You could either go the low-level MPI way as shown in the answer of @dreamcrash or you could go for a more Pythonic solution that uses an executor pool very similar to the one provided by the standard Python multiprocessing module.
First, you need to turn your code into a more functional-style one by noticing that you are actually doing a map operation, which applies myFun to each element of dat:
def myFun(x):
return x+2 # simple example, the real one would be complicated
dat = [
np.random.rand(3,2), np.random.rand(3,2), np.random.rand(3,2), np.random.rand(3,2)
] # real data would be much larger
result = map(myFun, dat)
map here runs sequentially in one Python interpreter process.
To run that map in parallel with the multiprocessing module, you only need to instantiate a Pool object and then call its map() method in place of the Python map() function:
from multiprocessing import Pool
def myFun(x):
return x+2 # simple example, the real one would be complicated
if __name__ == '__main__':
dat = [
np.random.rand(3,2), np.random.rand(3,2), np.random.rand(3,2), np.random.rand(3,2)
] # real data would be much larger
with Pool() as pool:
result = pool.map(myFun, dat)
Here, Pool() creates a new executor pool with as many interpreter processes as there are logical CPUs as seen by the OS. Calling the map() method of the pool runs the mapping in parallel by sending items to the different processes in the pool and waiting for completion. Since the worker processes import the Python script as a module, it is important to have the code that was previously at the top level moved under the if __name__ == '__main__': conditional so it doesn't run in the workers too.
Using multiprocessing.Pool() is very convenient because it requires only a slight change of the original code and the module handles for you all the work scheduling and the required data movement to and from the worker processes. The problem with multiprocessing is that it only works on a single host. Fortunately, mpi4py provides a similar interface through the mpi4py.futures.MPIPoolExecutor class:
from mpi4py.futures import MPIPoolExecutor
def myFun(x):
return x+2 # simple example, the real one would be complicated
if __name__ == '__main__':
dat = [
np.random.rand(3,2), np.random.rand(3,2), np.random.rand(3,2), np.random.rand(3,2)
] # real data would be much larger
with MPIPoolExecutor() as pool:
result = pool.map(myFun, dat)
Like with the Pool object from the multiprocessing module, the MPI pool executor handles for you all the work scheduling and data movement.
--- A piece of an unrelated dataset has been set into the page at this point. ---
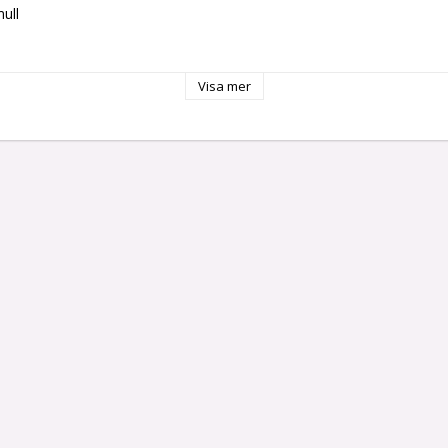
ll

Visa mer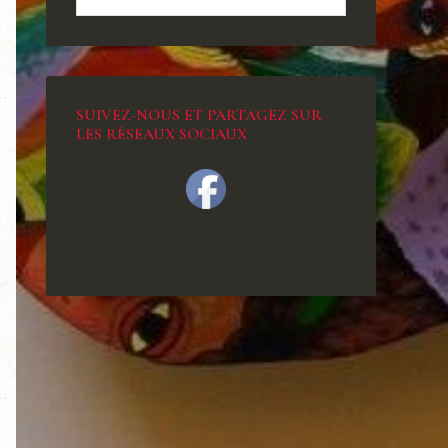
SUIVEZ-NOUS ET PARTAGEZ SUR
LES RÉSEAUX SOCIAUX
There are two ways to run the MPI program. The first one starts the script as an MPI singleton and then uses the MPI process control facility to spawn a child MPI job with all the pool workers:
mpiexec -n 1 python program.py
You also need to specify the MPI universe size (the total number of MPI ranks in both the main and all child jobs). The specific way of doing so differs between the implementations, so you need to consult your implementation's manual.
The second option is to launch directly the desired number of MPI ranks and have them execute the mpi4py.futures module itself with the script name as argument:
mpiexec -n 24 python -m mpi4py.futures program.py
Keep in mind that no mater which way you launch the script one MPI rank will be reserved for the controller and will not be running mapping tasks. You are aiming at running on 24 hosts, so you should be having plenty of CPU cores and can probably afford to have one reserved. Or you could instruct MPI to oversubscribe the first host with one more rank.
One thing to note with both multiprocessing.Pool and mpi4py.futures.MPIPoolExecutor is that the map() method guarantees the order of the items in the output array, but it doesn't guarantee the order in which the different items are evaluated. This shouldn't be a problem in most cases.
A word of advise. If your data is actually chunks read from a file, you may be tempted to do something like this:
if __name__ == '__main__':
data = read_chunks()
with MPIPoolExecutor() as p:
result = p.map(myFun, data)
Don't do that. Instead, if possible, e.g., if enabled by the presence of a shared (and hopefully parallel) filesytem, delegate the reading to the workers:
NUM_CHUNKS = 100
def myFun(chunk_num):
# You may need to pass the value of NUM_CHUNKS to read_chunk()
# for it to be able to seek to the right position in the file
data = read_chunk(NUM_CHUNKS, chunk_num)
return ...
if __name__ == '__main__':
chunk_nums = range(NUM_CHUNKS) # 100 chunks
with MPIPoolExecutor() as p:
result = p.map(myFun, chunk_nums)